GNOME Bugzilla – Bug 760183
REGRESSION (v2.9.3): XML push parser fails with bogus UTF-8 encoding error when multi-byte character in large CDATA section is split across buffer
Last modified: 2016-04-29 17:30:10 UTC
When the XML push parser encounters a multi-byte UTF-8 character that is split across a buffer, it now thinks there is an encoding error instead of returning characters parsed up to that point, and letting the next parsing pass validate the multi-byte UTF-8 character. This regressed with the fix for Bug 754947 in v2.9.3: Heap-buffer overread in push mode, parser.c xmlParseTryOrFinish <https://bugzilla.gnome.org/show_bug.cgi?id=754947> <https://git.gnome.org/browse/libxml2/commit/?id=4a5d80aded1da94cd55294e7207109712201b75b>
Created attachment 318298 [details] [review] Patch v1 * parser.c: (xmlCheckCdataPush): Add 'complete' argument to describe whether the buffer passed in is the whole CDATA buffer, or if there is more data to parse. If there is more data to parse, don't return a negative value for an invalid multi-byte UTF-8 character that is split between buffers. (xmlParseTryOrFinish): Pass 'complete' argument to xmlCheckCdataPush() as appropriate. * result/cdata-2-byte-UTF-8.xml: Added. * result/cdata-2-byte-UTF-8.xml.rde: Added. * result/cdata-2-byte-UTF-8.xml.rdr: Added. * result/cdata-2-byte-UTF-8.xml.sax: Added. * result/cdata-2-byte-UTF-8.xml.sax2: Added. * result/cdata-3-byte-UTF-8.xml: Added. * result/cdata-3-byte-UTF-8.xml.rde: Added. * result/cdata-3-byte-UTF-8.xml.rdr: Added. * result/cdata-3-byte-UTF-8.xml.sax: Added. * result/cdata-3-byte-UTF-8.xml.sax2: Added. * result/cdata-4-byte-UTF-8.xml: Added. * result/cdata-4-byte-UTF-8.xml.rde: Added. * result/cdata-4-byte-UTF-8.xml.rdr: Added. * result/cdata-4-byte-UTF-8.xml.sax: Added. * result/cdata-4-byte-UTF-8.xml.sax2: Added. * result/noent/cdata-2-byte-UTF-8.xml: Added. * result/noent/cdata-3-byte-UTF-8.xml: Added. * result/noent/cdata-4-byte-UTF-8.xml: Added. * test/cdata-2-byte-UTF-8.xml: Added. * test/cdata-3-byte-UTF-8.xml: Added. * test/cdata-4-byte-UTF-8.xml: Added. - Add tests and results. Only 'make Readertests XMLPushtests' fails prior to the fix.

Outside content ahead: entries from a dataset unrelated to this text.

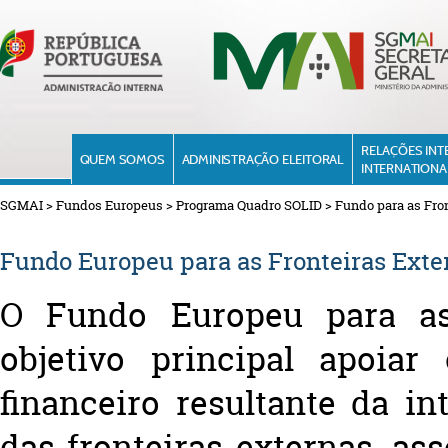
RELAÇÕES INT
QUEM SOMOS
ADMINISTRAÇÃO ELEITORAL
INTERNATIONA
SGMAI
>
Fundos Europeus
>
Programa Quadro SOLID
>
Fundo para as Fro
Fundo Europeu para as Fronteiras Exte
O Fundo Europeu para as
objetivo principal apoia
financeiro resultante da i
das fronteiras externas, a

This bug affects PHP since 5.5.32 and 5.6.18 (see https://bugs.php.net/bug.php?id=71805) and seems to have fallen by the wayside... Any chance of having the patch applied in the near future?
This was fixed in 4f8606c13cb7f2684839f850b83de5ce647d3ca7. <https://git.gnome.org/browse/libxml2/commit/?id=4f8606c13cb7f2684839f850b83de5ce647d3ca7>